◆ Data under study:

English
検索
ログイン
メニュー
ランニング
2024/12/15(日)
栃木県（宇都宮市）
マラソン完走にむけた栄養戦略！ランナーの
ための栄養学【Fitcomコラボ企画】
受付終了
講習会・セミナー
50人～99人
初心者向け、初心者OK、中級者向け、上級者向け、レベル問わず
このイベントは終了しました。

◆ What this task involves: Repeat the material word for word, leaving out no line.

◆ Answer box:
English
検索
ログイン
メニュー
ランニング
2024/12/15(日)
栃木県（宇都宮市）
マラソン完走にむけた栄養戦略！ランナーの
ための栄養学【Fitcomコラボ企画】
受付終了
講習会・セミナー
50人～99人
初心者向け、初心者OK、中級者向け、上級者向け、レベル問わず
このイベントは終了しました。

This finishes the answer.